--- Material for this task Enclosed Below ---
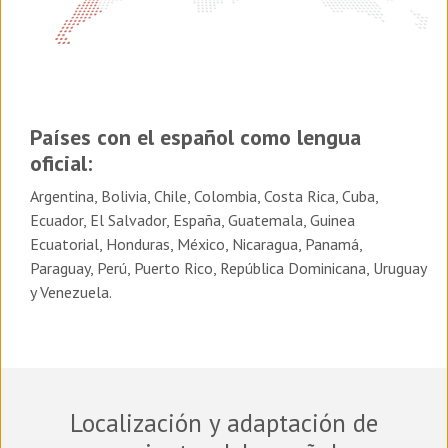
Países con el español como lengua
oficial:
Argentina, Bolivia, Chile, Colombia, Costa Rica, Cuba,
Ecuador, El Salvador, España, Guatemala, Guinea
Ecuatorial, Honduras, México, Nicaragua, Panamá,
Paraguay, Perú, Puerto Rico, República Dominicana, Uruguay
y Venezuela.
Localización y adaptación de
--- End of Enclosed Material for this task ---
--- Material for this task Enclosed Below ---
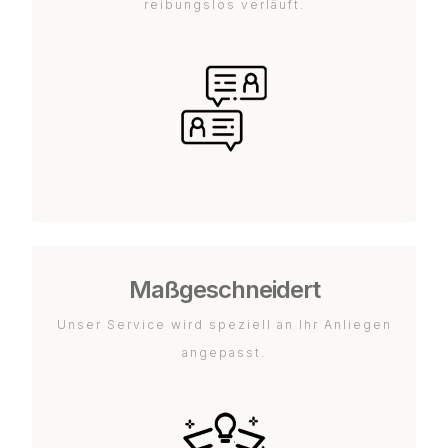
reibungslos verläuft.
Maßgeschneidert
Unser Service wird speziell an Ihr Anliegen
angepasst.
--- End of Enclosed Material for this task ---
--- Material for this task Enclosed Below ---
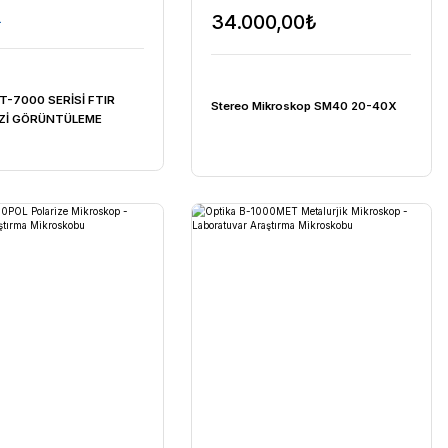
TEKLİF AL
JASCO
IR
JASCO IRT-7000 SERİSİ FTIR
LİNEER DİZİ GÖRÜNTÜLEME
--- End of Enclosed Material for this task ---
**Exercise goal:** From the line that has "Paraguay, Perú, Puerto" through the line that has "Localización y adaptación de", copy every line exactly as it appears above, and leave out all others.

**Result of the task:**
Paraguay, Perú, Puerto Rico, República Dominicana, Uruguay
y Venezuela.
Localización y adaptación de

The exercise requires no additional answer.